While it is a
bit of an immature series that has not aged well in the few years since the
first book was published, there is something very uncynical and heartwarming
about the Warm Bodies series. Its tale of a zombie becoming sentient through
the power of love has its silly moments and I don’t blame people who do not
totally buy into it, but there is something sweet about it all and something
hopeful as well. The first book was really good, and the second, the much
larger book The Burning World felt like more of the same. This little 170-page
novella, The New Hunger, taking place before the events of the Warm Bodies and
acting as a bridge of sorts between the two books, maintains the spirit of both
books, and at times, was a rather brutal and bleak prelude to what was to come.

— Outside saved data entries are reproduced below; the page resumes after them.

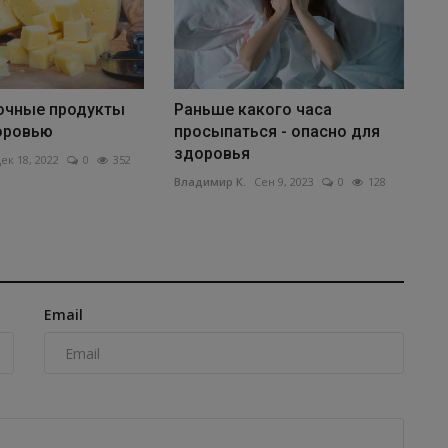
очные продукты
Раньше какого часа
оровью
просыпаться - опасно для
здоровья
ек 18, 2022
0
352
Владимир К.
Сен 9, 2023
0
128
Email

It focuses on three backstories to important characters in the book. We first
meet R, the zombie with a heart of gold, finding himself dead and unable to
satiate his hunger even though he is feasting on a dead deer. There is Julie, his
future love interest, traveling across the country and being taught in his
cynical and brutal ways of survival. And finally, there is Nora and her younger
brother Addis, who are abandoned by their parents in the midst of the zombie
outbreak and struggle to find meaning and hope for survival. Nora’s story can’t
help but overshadow that of R’s and Julie’s, which I found to be rather boring.
Listening to Nora explain to her much younger brother the ways of this new
world, a topic she herself is not very well-versed in, is entertaining, like
the meal they have in the Seattle Space Needle and ultimately tragic. This is a
good, smaller entry in an ongoing series whose power may have diminished, but somehow
still has a firm hold over my attention.